As a youngster in the 1940s, Paddy regularly saw cattle being driven on foot up Rathdown Road and North Circular Road on the way from the market to the quays at North Wall.

He was intrigued by all the activity and was helping out around the market by the time he was seven or eight years old.

His task each Wednesday was to help drive two or three cows from Cremins yard on Mallow Street up past Doyle’s Corner. This work usually earned him around six pence.

“There was one man in particular who sticks in my mind and he was an elderly man and he would come every so often. He would buy two, maybe three, maybe even five cows at a time.

"He was from the north County Dublin and I used to bring them up past my house to Doyles Corner [in Phibsborough] and when we’d get to the Brian Boru pub he’d tell me to go back,” Paddy recalled in an interview a long time later.

Up to 5,000 cattle and 7,000 sheep were sold in the Dublin Cattle Market each week during the 1950s and early 1960s.

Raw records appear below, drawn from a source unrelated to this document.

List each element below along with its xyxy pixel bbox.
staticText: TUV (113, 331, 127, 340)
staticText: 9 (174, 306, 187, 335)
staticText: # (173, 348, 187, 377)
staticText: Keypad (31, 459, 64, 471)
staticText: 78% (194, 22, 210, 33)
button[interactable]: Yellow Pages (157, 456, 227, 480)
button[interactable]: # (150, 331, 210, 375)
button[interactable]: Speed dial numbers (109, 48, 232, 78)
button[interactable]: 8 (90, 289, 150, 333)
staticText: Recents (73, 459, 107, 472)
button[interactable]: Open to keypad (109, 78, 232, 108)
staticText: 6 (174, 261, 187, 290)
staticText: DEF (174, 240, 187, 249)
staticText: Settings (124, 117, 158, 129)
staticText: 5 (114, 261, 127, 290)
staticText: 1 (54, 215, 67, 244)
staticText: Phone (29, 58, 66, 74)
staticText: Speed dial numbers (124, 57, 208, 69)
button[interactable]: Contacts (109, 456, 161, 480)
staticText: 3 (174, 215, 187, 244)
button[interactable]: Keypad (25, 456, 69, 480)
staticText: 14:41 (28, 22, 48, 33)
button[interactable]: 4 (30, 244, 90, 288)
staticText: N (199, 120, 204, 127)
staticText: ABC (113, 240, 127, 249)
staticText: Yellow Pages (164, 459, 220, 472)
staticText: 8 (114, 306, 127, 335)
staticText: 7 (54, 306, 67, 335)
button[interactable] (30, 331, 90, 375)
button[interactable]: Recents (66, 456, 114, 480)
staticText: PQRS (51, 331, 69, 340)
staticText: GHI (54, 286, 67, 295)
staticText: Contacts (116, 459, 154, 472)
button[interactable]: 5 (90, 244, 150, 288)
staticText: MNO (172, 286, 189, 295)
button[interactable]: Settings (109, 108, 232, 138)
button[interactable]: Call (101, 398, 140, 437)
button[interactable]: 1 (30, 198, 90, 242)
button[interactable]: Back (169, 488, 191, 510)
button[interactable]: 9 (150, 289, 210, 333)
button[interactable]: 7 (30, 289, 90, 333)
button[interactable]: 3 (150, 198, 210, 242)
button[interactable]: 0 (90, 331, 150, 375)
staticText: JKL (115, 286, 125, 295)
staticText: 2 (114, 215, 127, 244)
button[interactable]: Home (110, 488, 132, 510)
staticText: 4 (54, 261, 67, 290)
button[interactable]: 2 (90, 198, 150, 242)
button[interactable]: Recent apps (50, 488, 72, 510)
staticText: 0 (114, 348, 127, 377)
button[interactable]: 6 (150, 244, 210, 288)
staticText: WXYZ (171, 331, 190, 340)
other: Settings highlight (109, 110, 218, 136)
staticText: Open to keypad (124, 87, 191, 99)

By the early 1950s, Paddy was earning up to £2 a week booking cattle for a shipping agent, Francie Dwyer. This work was often completed during school hours, but it was a lucrative sideline for the teenage Gernon.

“Francie Dwyer used to give me a pound, and then I’d go up and meet the Englishmen that had bought the cattle. They used to stop in the Four Courts Hotel. And I’d cycle up and tell them that everything was shipped and they’d all give me a half a crown,” he explained.

Although Paddy seemed destined to work in the livestock business, the move into the trade full-time actually happened by accident.

Belfast and the Callinans

Shortly after his 17th birthday, he went to Belfast to join the Royal Navy. However, a chance meeting the night before enlisting saw him take a job with the live shippers Callinans instead.

Callinans was based in Belfast and shipped cattle to both Scotland and England. He later joined the McMonagle brothers, well-known exporters who operated in both the North and South.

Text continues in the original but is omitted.